Given the ongoing COVID-19 global pandemic and the drastic changes many organizations have made to their operations — including a notable rise in remote work — this question from the audience garnered a lot of input from the panel.
While the panelists noted that they already had a lot of the key components in place to introduce and reinforce security awareness just given the geographic scale and size of their organizations, the move toward an even more dispersed workforce still presented challenges. While computer and web-based training as well as online meetings were already a regular part of security awareness training, these components took on even more importance as live, in-person delivery was taken off the table as an option.
For Tomm Larson of Idaho National Laboratory, that meant a big switch in gears. According to Larson, while there were some upsides — such as seeing a different, more personal side of your coworkers while they worked from home — it also meant a change in tactics to reach his audience. While he has spent a lot of his career getting up in front of people, interacting with the audience and feeling the audience’s energy, Larson has had to find new ways to do this online.

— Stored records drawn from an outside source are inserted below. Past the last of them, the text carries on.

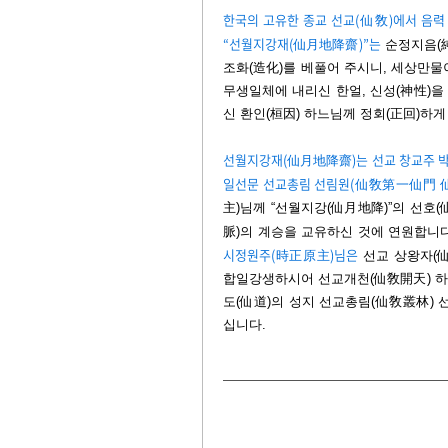
한국의 고유한 종교 선교(仙敎)에서 음력
“선월지강재(仙月地降齋)”는
순정지음(純
조화(造化)를 베풀어 주시니, 세상만물
무생일체에 내리신 한얼, 신성(神性)
신 환인(桓因) 하느님께 정회(正回)하게
선월지강재
(仙月地降齋)
는 선교 창교주 박
일선문 선교총림 선림원(仙敎第一仙門 
主)님께 “선월지강(仙月地降)”의 선호(
脈)의 계승을 교유하신 것에 연원합니
시정원주(時正原主)님은
선교 상왕자(
합일강생하시어 선교개천(仙敎開天) 하시
도(仙道)의 성지 선교총림(仙敎叢林) 
십니다.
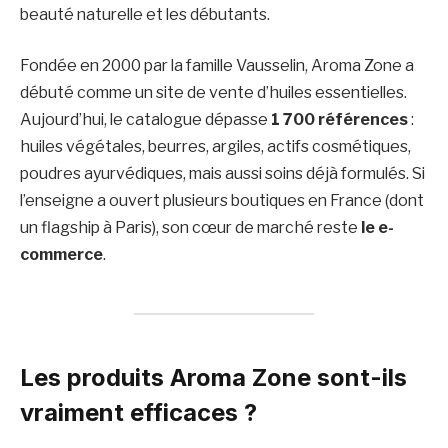
beauté naturelle et les débutants.
Fondée en 2000 par la famille Vausselin, Aroma Zone a
débuté comme un site de vente d’huiles essentielles.
Aujourd’hui, le catalogue dépasse
1 700 références
:
huiles végétales, beurres, argiles, actifs cosmétiques,
poudres ayurvédiques, mais aussi soins déjà formulés. Si
l’enseigne a ouvert plusieurs boutiques en France (dont
un flagship à Paris), son cœur de marché reste
le e-
commerce
.
Les produits Aroma Zone sont-ils
vraiment efficaces ?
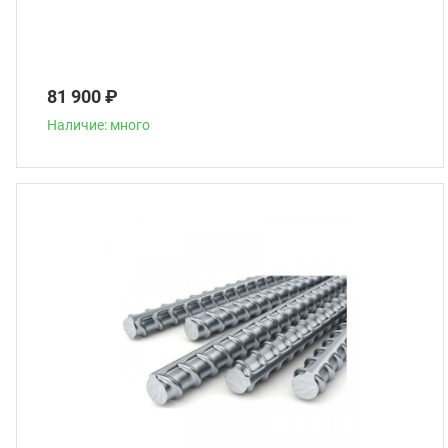
81 900 ₽
Наличие: много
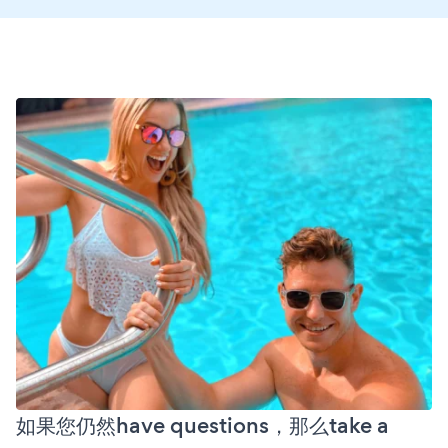
如果您仍然have questions，那么take a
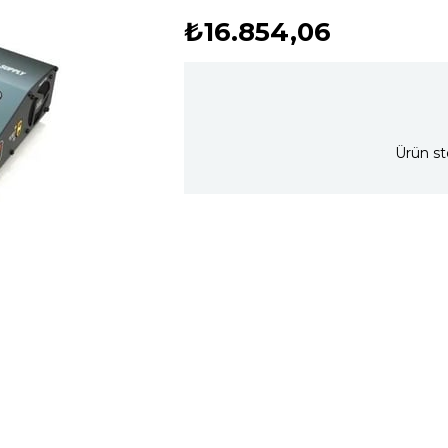
₺16.854,06
Ürün st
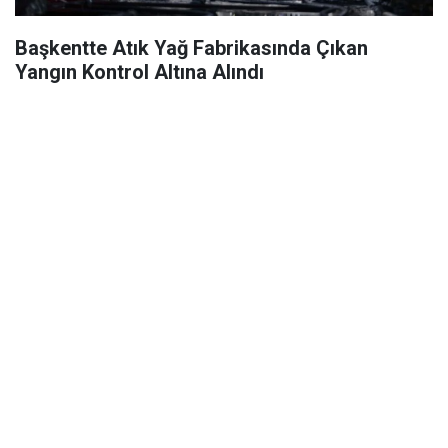
Başkentte Atık Yağ Fabrikasında Çıkan
Yangın Kontrol Altına Alındı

“There’s a lot of technology already out there that allows us to do these types of things beyond just typing something in a chat window. We try to take advantage of [the online tools],” notes Larson. In addition, he uses the new information that he has learned about his coworkers while they are working from home to find new ways to reach them..

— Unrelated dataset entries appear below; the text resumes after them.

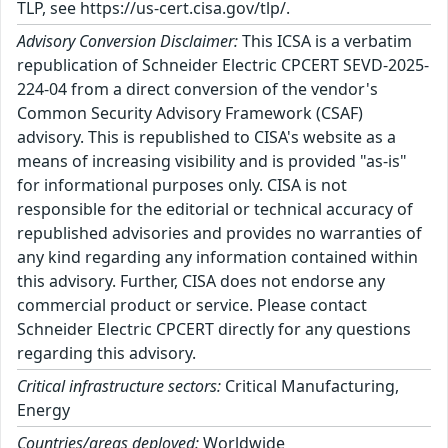
TLP, see https://us-cert.cisa.gov/tlp/.
Advisory Conversion Disclaimer:
This ICSA is a verbatim
republication of Schneider Electric CPCERT SEVD-2025-
224-04 from a direct conversion of the vendor's
Common Security Advisory Framework (CSAF)
advisory. This is republished to CISA's website as a
means of increasing visibility and is provided "as-is"
for informational purposes only. CISA is not
responsible for the editorial or technical accuracy of
republished advisories and provides no warranties of
any kind regarding any information contained within
this advisory. Further, CISA does not endorse any
commercial product or service. Please contact
Schneider Electric CPCERT directly for any questions
regarding this advisory.
Critical infrastructure sectors:
Critical Manufacturing,
Energy
Countries/areas deployed:
Worldwide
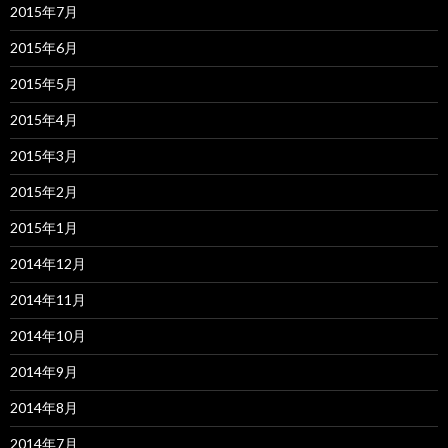
2015年7月
2015年6月
2015年5月
2015年4月
2015年3月
2015年2月
2015年1月
2014年12月
2014年11月
2014年10月
2014年9月
2014年8月
2014年7月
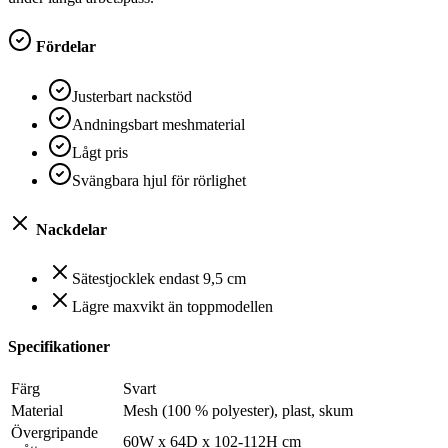
Fördelar
Justerbart nackstöd
Andningsbart meshmaterial
Lågt pris
Svängbara hjul för rörlighet
Nackdelar
Sätestjocklek endast 9,5 cm
Lägre maxvikt än toppmodellen
Specifikationer
Färg
Svart
Material
Mesh (100 % polyester), plast, skum
Övergripande
60W x 64D x 102-112H cm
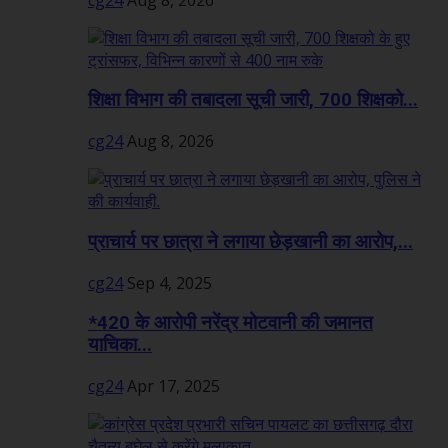
शिक्षा विभाग की तबादला सूची जारी, 700 शिक्षको...
cg24
Aug 8, 2026
प्राचार्य पर छात्रा ने लगाया छेड़खानी का आरोप,...
cg24
Sep 4, 2025
*420 के आरोपी नरेंद्र मोटवानी की जमानत
याचिका...
cg24
Apr 17, 2025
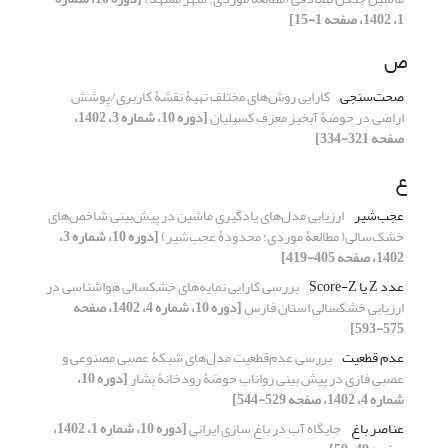
1، 1402، صفحه 1-15]
ص
صحت‌سنجی
کارایی روش‌های مختلف تهیۀ نقشۀ کاربری/پوشش
اراضی در حوضۀ آبخیز معرف کسیلیان
[دوره 10، شماره 3، 1402،
صفحه 321-334]
ع
عجب‌شیر
ارزیابی مدل‌های یادگیری ماشین در پیش‌بینی شاخص‌های
خشک‌سالی( مطالعۀ موردی: محدودۀ عجب‌شیر)
[دوره 10، شماره 3،
1402، صفحه 405-419]
عدد Z یا Score-Z
بررسی کارایی نمایه‌های خشکسالی هواشناسی در
ارزیابی خشکسالی استان فارس
[دوره 10، شماره 4، 1402، صفحه
575-593]
عدم قطعیت
بررسی عدم‌قطعیت مدل‌های شبکۀ عصبی مصنوعی و
عصبی فازی در پیش بینی رواناب حوضۀ رودخانۀ بشار
[دوره 10،
شماره 4، 1402، صفحه 529-544]
عناصر باغ
جایگاه آب در باغ سازی ایرانی
[دوره 10، شماره 1، 1402،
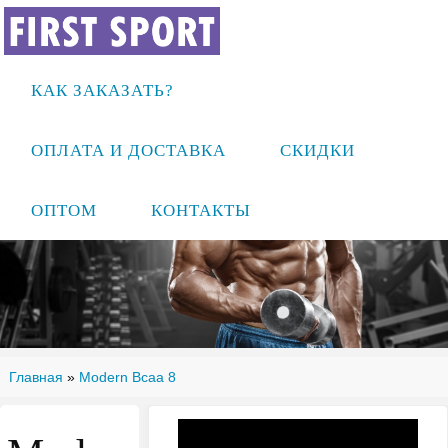
КАК ЗАКАЗАТЬ?
ОПЛАТА И ДОСТАВКА
СКИДКИ
ОПТОМ
КОНТАКТЫ
Главная
»
Modern Bcaa 8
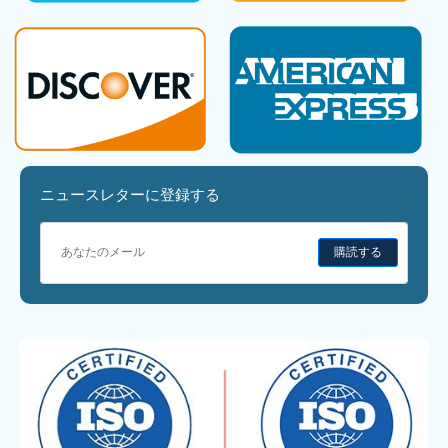
ニュースレターに登録する
購読する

For Dan Teitsma and David Hansen, although there was not much of a change to their programs, they leaned more on web-based tools to deliver computer-based training. However, it is about finding a healthy balance between making their training and email messages resonate without sending so many that they are overlooked.
For Teitsma, that means his facilitators make more of a real conscious effort to engage with staff during the training. For Hansen, they have tried to be more targeted with those that may need more help. “What we have adopted or started is the process of adapting our training for those individuals who have demonstrated susceptibility to my phishing campaign. We are now conducting instructor-led, online training sessions to give them the tools so that way they’re self-sufficient.”
How do you effectively justify your security training and awareness budget?
Clip #2: How to get budget for your security awareness training
The panel consensus was a strategy that compared the costs of their training budgets toward the considerably more expensive technical equipment.
“In my experience, the technology that we use to protect our users via firewalls or email filters or proxy servers, all of that is orders of magnitude greater than my training costs,” notes Tomm Larson. “You can spend a million dollars on a firewall or you can spend $30,000 on a subscription to some great cybersecurity awareness training.”
The panel also noted that you can also talk about risk and point out that studies have shown that the biggest risk to your organization’s cybersecurity is people, as that’s how the hackers get in most often. “So if it’s a risk conversation, you’ve got to get your ammunition ready,” concludes Larson.
Similarly, the panel notes trying to quantify what the financial impact will be of an actual security event based on real events and compare that to your training costs. “Understand what the business wants and needs are, and tell them the story,” notes Donna Gomez, but put it in the mindset of who you are talking to. “Get to know your auditor. Get to know your risk manager. Get to know your cyber insurer,” recommends Gomez.
“Go out there and talk to these people. IT is supposed to enable the business and how you do that is by making the business and IT understand each other, and that’s part of cybersecurity awareness.”
In an ever-changing operational environment, it is clear that security professionals need to stay as nimble and as vigilant as ever while also thinking proactively about how to maintain a high level of security awareness among their stakeholders. That even includes leaning on peers in the industry more. In fact, the panels agreed that, ironically, “if you want to steal, beg, borrow, take” from them to improve your own security awareness program, feel free to reach out.